Thursday, August 7, 2008
Eminent Domain by Dan O' Brien
Reason for Reading: Short Story Challenge
The short stories in this collection could be called modern westerns; themes include nature, cowboys, and the decline of the American farmer.
I read these stories over a series of months, so some stick out in my memory while I hardly remember others. The title story is by far the best. Subtitled "A Love Story", it opens with the following line:
You can say a lot of things to a woman, but don't ever tell her not to let the door hit her in the ass on the way out, because she won't. She'll be gone before that door has a chance to slam and she won't be back until long after the sound of that slam has stopped ringing in your ears.
So says Willy Herbeck, the "meanest, most insensitive son a bitch the world has ever seen" about his wife Shirley. The state has decided to buy his property through eminent domain, and Willy Herbeck being as stubborn as he is insensitive decides to take a stand. Hiding among his junker cars, he waits, shotgun in hand to defend his land. Not even his wife, Shirley, can change his mind, it seems.

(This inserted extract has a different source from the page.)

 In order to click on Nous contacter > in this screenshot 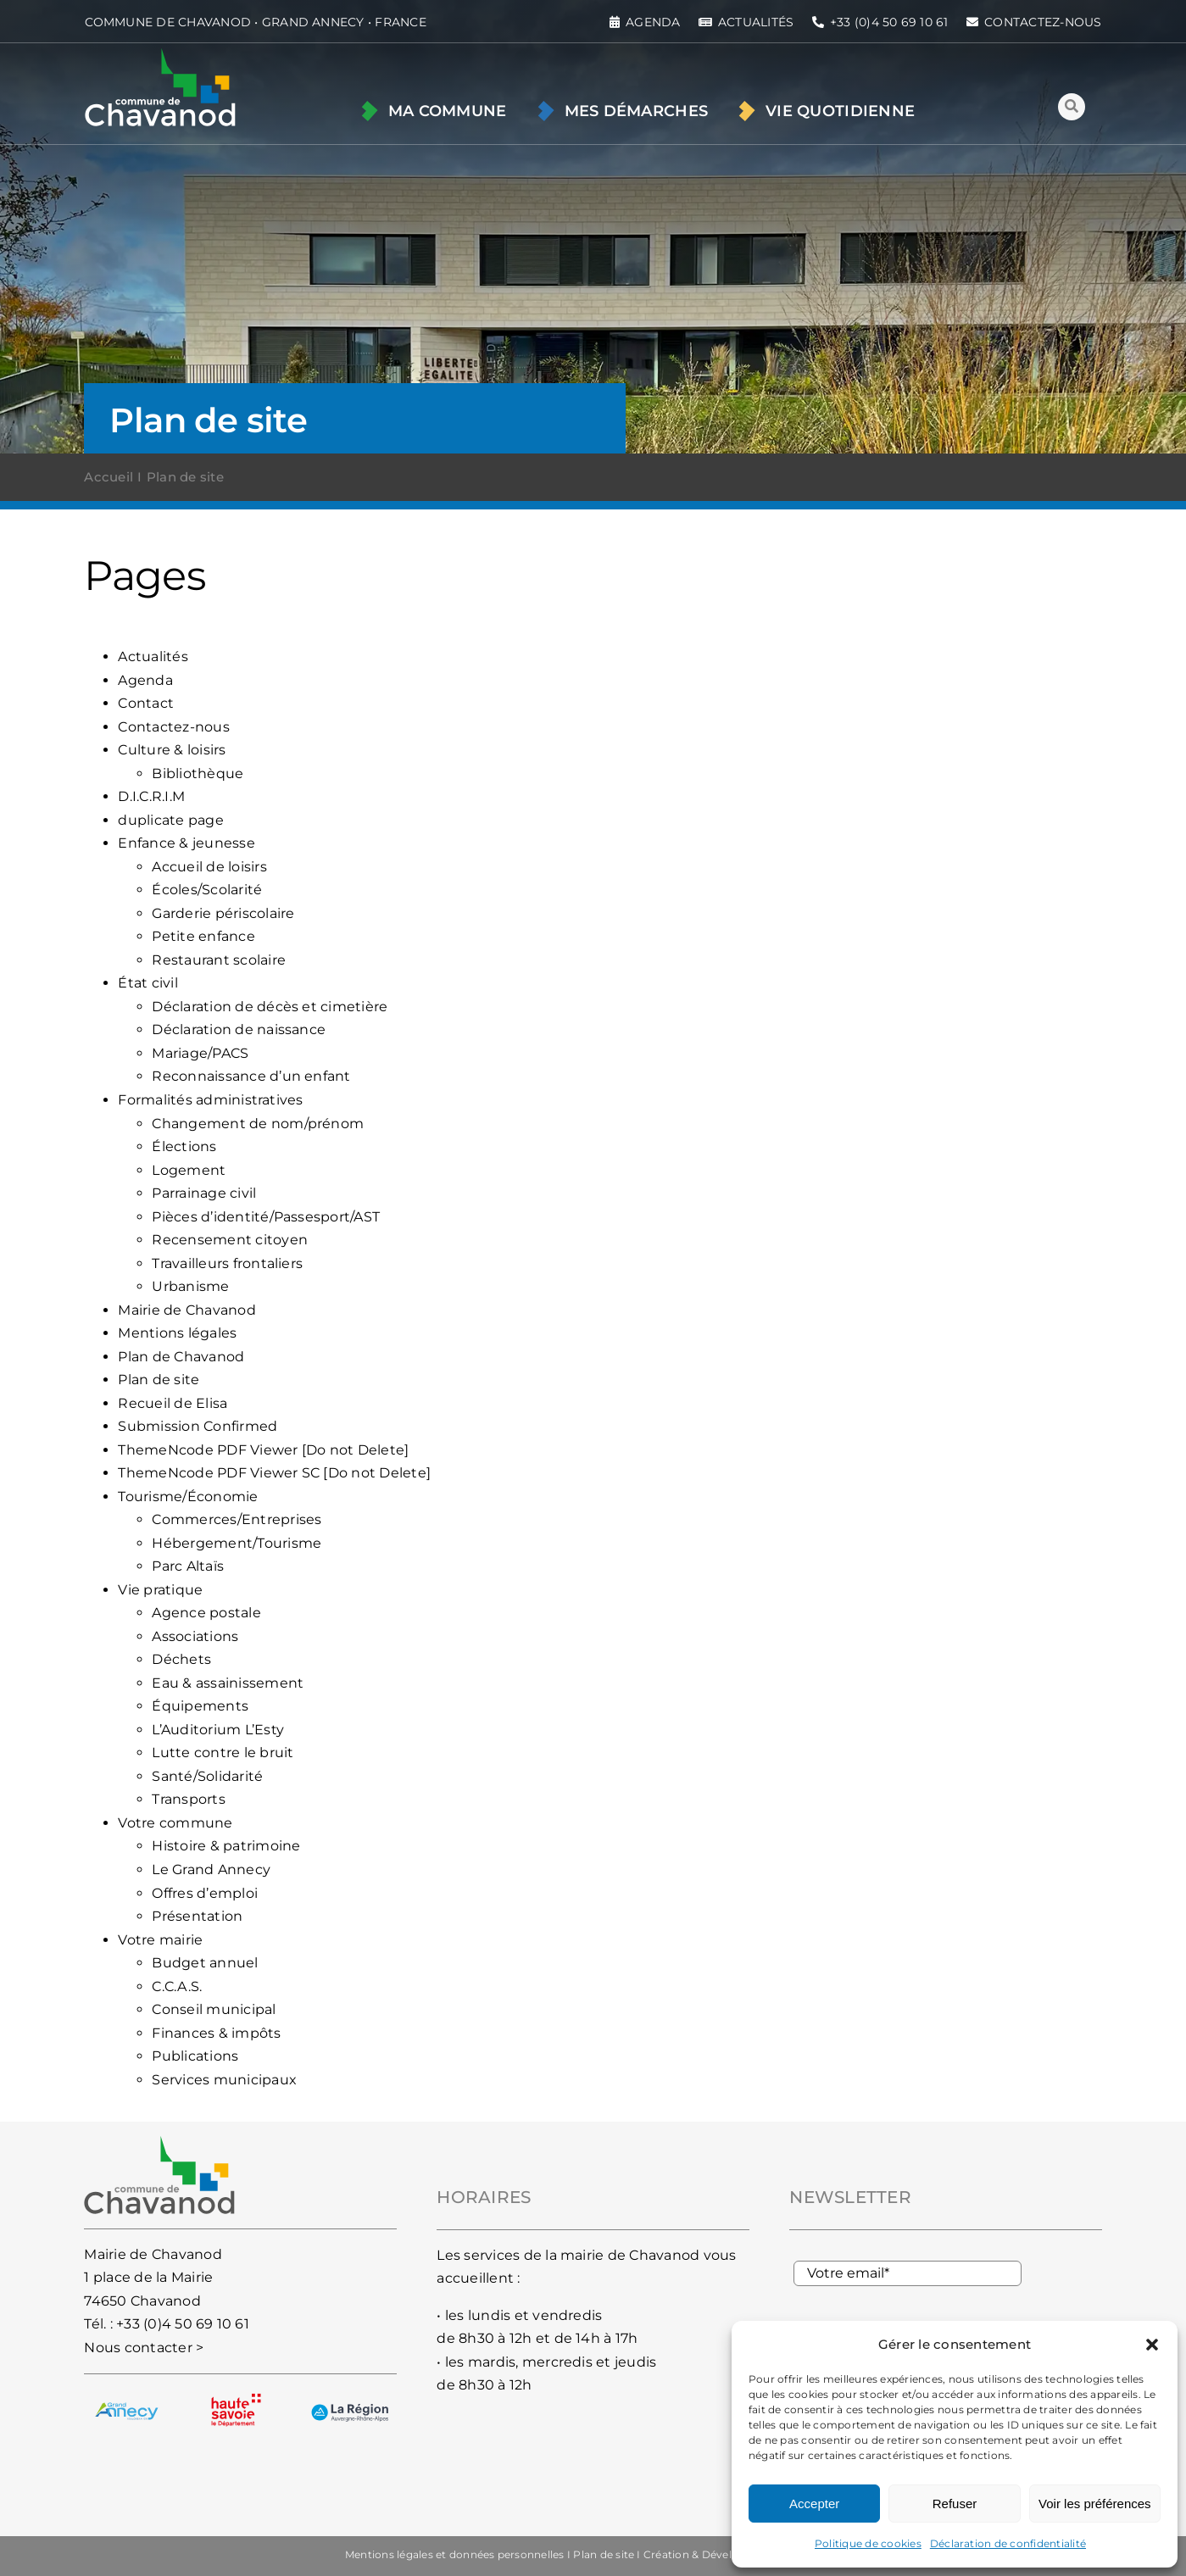, I will do `click(143, 2348)`.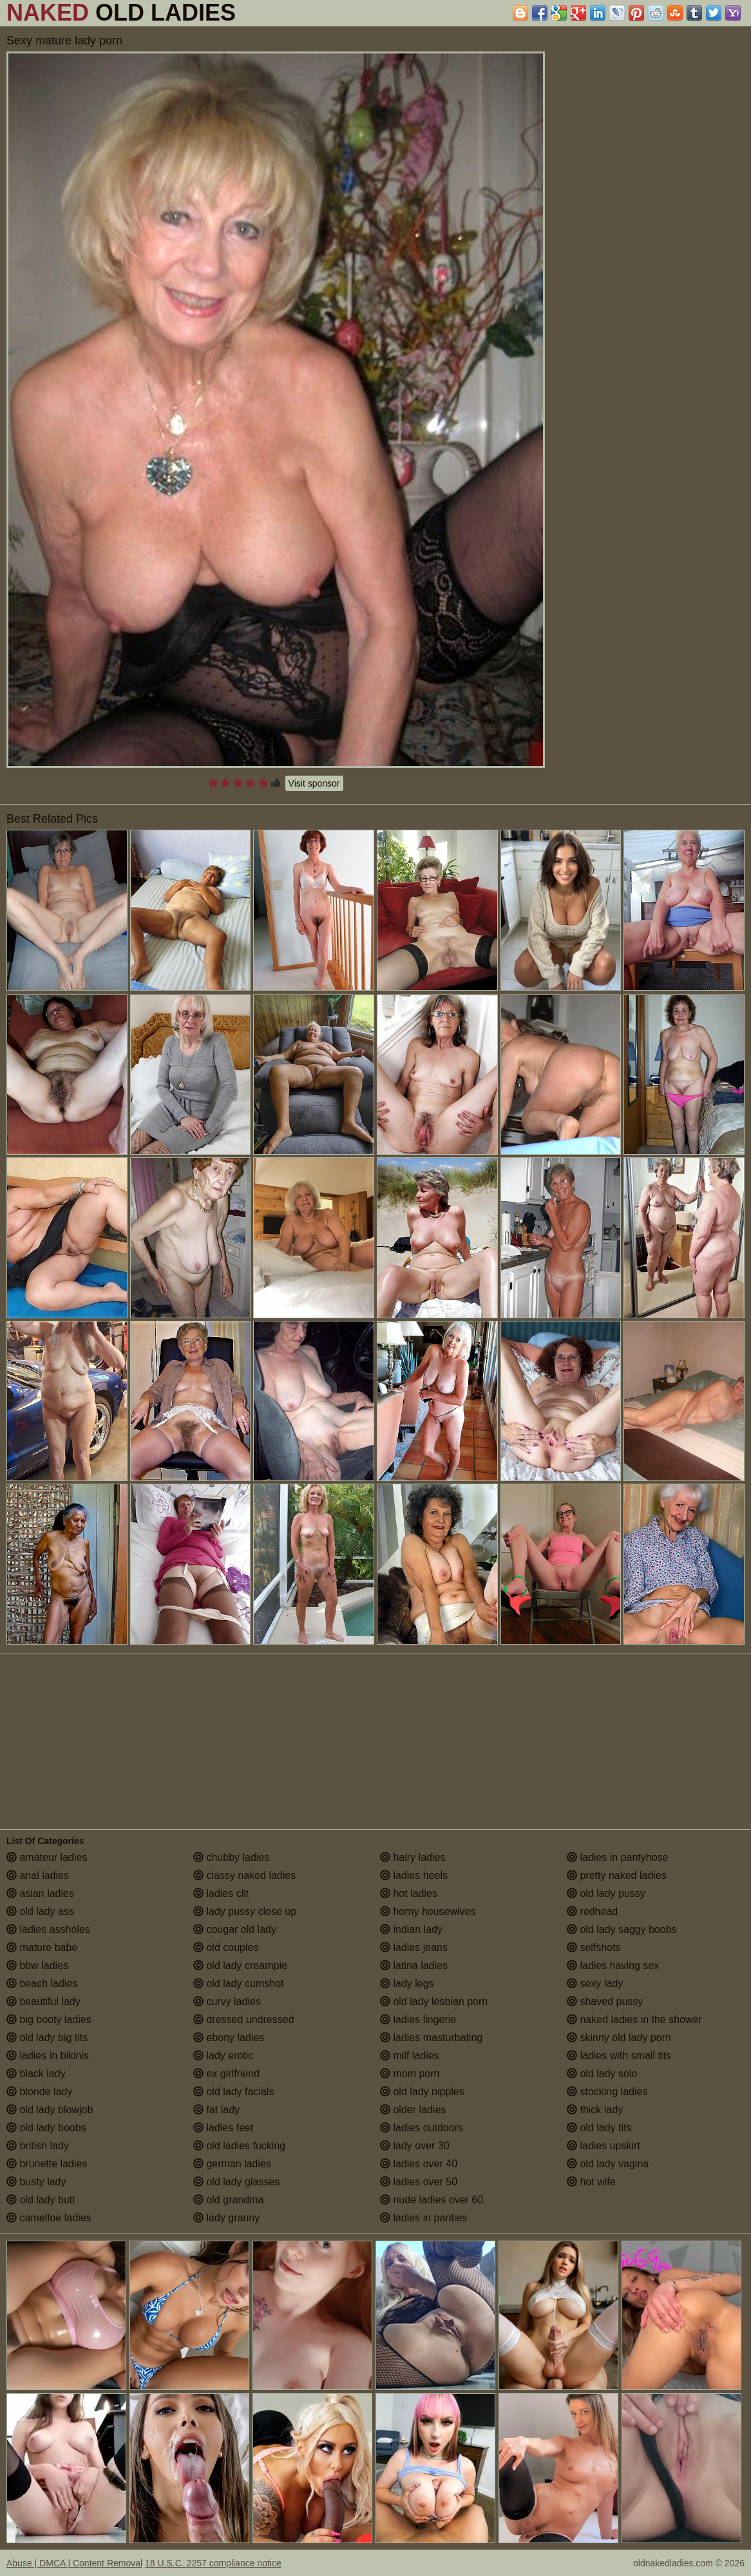 This screenshot has height=2576, width=751. Describe the element at coordinates (232, 2163) in the screenshot. I see `german ladies` at that location.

This story switches without break between the points of view of Willy, the official trying to get Willy off his land, and Shirley. Its an interesting narrative technique, although it might bug some people. Throughout the stories, O' Brien uses different techniques like that, shifting abruptly between past and present or in one story giving us the perspective of a winter migration from the point of view of a goose and gander.
I've never been one for westerns, but I found myself drawn to some of these stories by the spare writing that in a few words gives you a picture in your mind of the farm or the cowboy or the relationship he's describing. I would recommend this one to anyone who does enjoy westerns or likes short stories.